Sure, Christmas and the end of the year is a great time to catch up with friends and family from around the globe, but have you ever felt a wee bit unsettled upon receiving a letter mentioning nothing but the greatest accomplishments, glories and good fortune? You know, a letter that goes something like this….
“What an AWESOME year! Wilbur was promoted to Manager with a huge raise, but then accepted an offer to be Vice President at Acme Inc. with a HUMONGOUS signing bonus, and a company car! (Starts right after we get back from our one month European vacation.) Sally won the Miss America contest and will receive a full college scholarship, and next month she leaves on her book signing tour, and her latest recording will be released then too!”But you're not going to write. How do you tell them a loved one died, your job ended, and your part-time job is a shaky too? And since you and your kids are just completely normal, there have been some health issues and plenty of challenges and disappointments to go along with some much-appreciated blessings and what seems like only a few victories and high points. No, the in-your-face over-the-top tales of great successes and victories don’t resonate so well with you right now.
“Our quadruplets are the youngest players and the only multiples ever to be brought onto the national soccer team in preparation for the Olympics, but first they have to return from the International Space Station (which they were recommended for when the four of them were interns at the White House). We certainly appreciate your remembering Betty during this difficult time, as she needs to make the hard decision between accepting the Ambassadorship appointment and taking a leading role in the next Steven Spielberg movie. Will let you know what she decides. Well, Happy New year! Write to us soon!”
It is a little bit like leading worship. We shouldn’t allow ourselves to become exclusively sunny musical cheerleaders singing V-I-C-T-O-R-Y and shouting over-the-top exhortations of triumph to a congregation of very normal people—suffering servants in need of reminders of fresh mercy and grace, a healing balm, a comforting touch, and heartfelt understanding to go along with the songs of thanks and praise.

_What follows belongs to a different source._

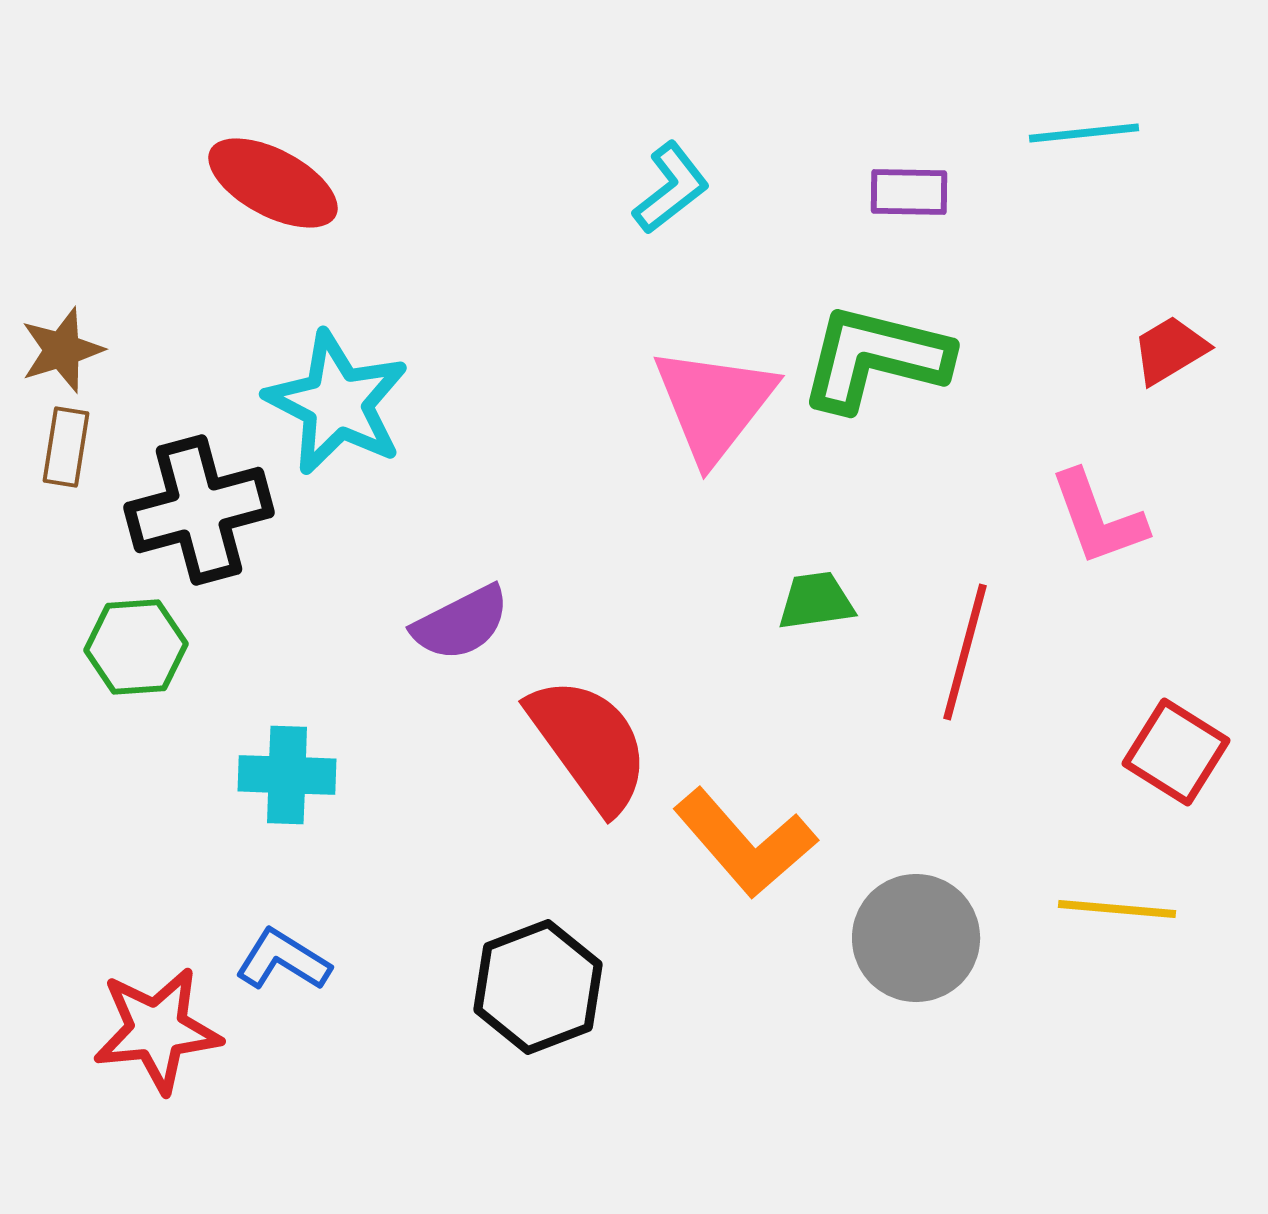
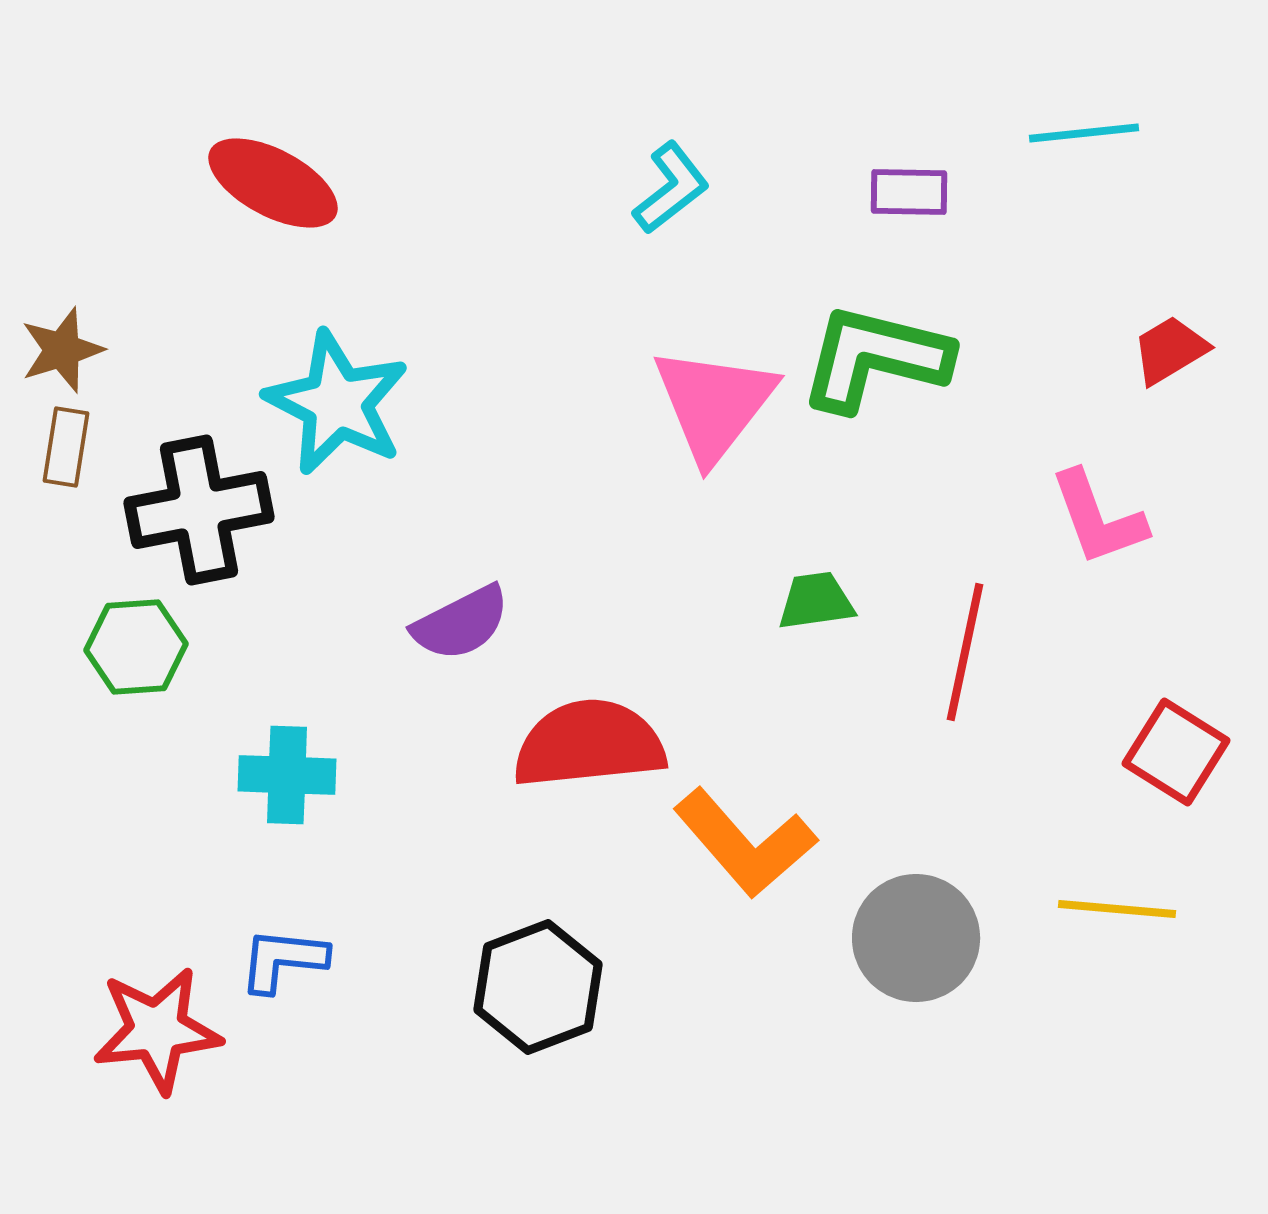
black cross: rotated 4 degrees clockwise
red line: rotated 3 degrees counterclockwise
red semicircle: rotated 60 degrees counterclockwise
blue L-shape: rotated 26 degrees counterclockwise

Perhaps some have experienced the heartbreaking loss of loved ones this past year? What about life-threatening illnesses or accidents? During the current economic downturn, have some lost their homes, or had careers, or school studies come to a screeching halt? Do your plans for upcoming worship services include sensitive and reflective songs and readings, Biblical laments, and humble prayers of petition to help balance out the doxologies, anthems and songs of victory?
Yes, we give thanks and praise always, and our victory is Jesus, and he is our joy! But it is a victory that comes to us from the future (as our King of Kings does), and we now live between the times as his Church—as his suffering servants. Though the victory and triumph are indeed freely given to the adopted children of the Father, so is the necessary comfort and presence of Jesus who suffers with us even now, as well as the Spirit that groans with us during our trials and suffering (Rom. 8:15-17). So too should we be there for one another, comforting one another with songs, prayers or silence, in whatever way the Spirit leads us to share and serve.
Though victory, blessings and eternal riches are indeed ours (Rom. 11:33), there will times when it may be insensitive and unwise to ask people to stand and shout in victory. Jesus will sit with them. There may be times when a wounded soul quietly comes in late and sits in the back rows, unable even to bring himself or herself to sing. Perhaps someone is too hurting to even show up for a while. Jesus has not forgotten them. So we continue praying for his wisdom and discernment as we prepare to serve and worship in the New Year.
The grace of the Lord Jesus Christ, the Love of God, and the communion of the Holy Spirit be with all of you.